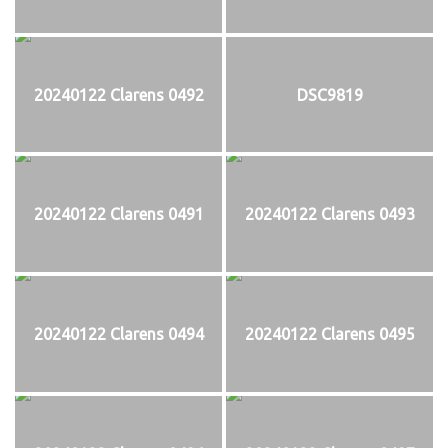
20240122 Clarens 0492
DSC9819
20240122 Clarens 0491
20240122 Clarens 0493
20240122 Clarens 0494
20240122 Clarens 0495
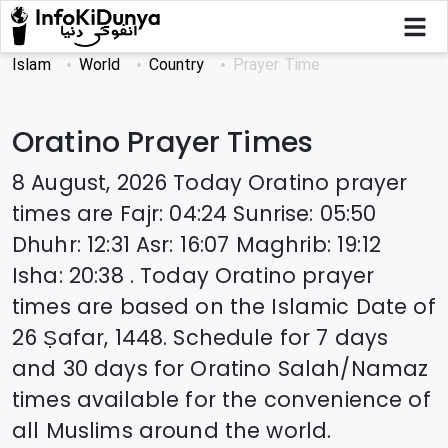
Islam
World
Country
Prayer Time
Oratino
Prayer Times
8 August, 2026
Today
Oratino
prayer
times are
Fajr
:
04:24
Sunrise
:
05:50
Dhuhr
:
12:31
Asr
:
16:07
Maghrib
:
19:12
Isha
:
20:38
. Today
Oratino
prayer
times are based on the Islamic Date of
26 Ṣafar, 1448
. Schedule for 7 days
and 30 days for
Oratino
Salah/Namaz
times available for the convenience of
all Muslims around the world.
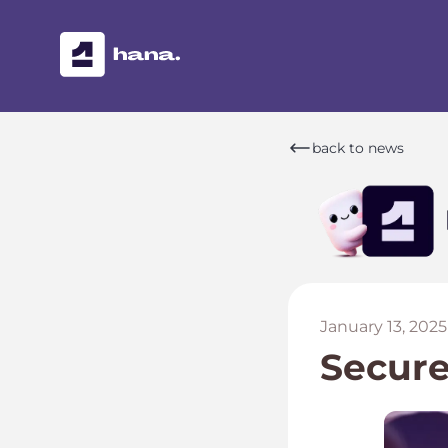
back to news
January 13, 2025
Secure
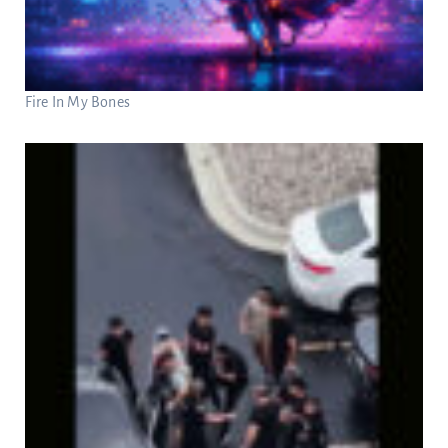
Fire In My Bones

————

▶ **REQUIRED ACTION**:
Write out every entry exactly. Pictures do not belong in the copy.

▶ **TASK RESULT**:
20240122 Clarens 0492
DSC9819
20240122 Clarens 0491
20240122 Clarens 0493
20240122 Clarens 0494
20240122 Clarens 0495
Islam
World
Country
Prayer Time
Oratino
Prayer Times
8 August, 2026
Today
Oratino
prayer
times are
Fajr
:
04:24
Sunrise
:
05:50
Dhuhr
:
12:31
Asr
:
16:07
Maghrib
:
19:12
Isha
:
20:38
. Today
Oratino
prayer
times are based on the Islamic Date of
26 Ṣafar, 1448
. Schedule for 7 days
and 30 days for
Oratino
Salah/Namaz
times available for the convenience of
all Muslims around the world.
back to news
January 13, 2025
Secure
Fire In My Bones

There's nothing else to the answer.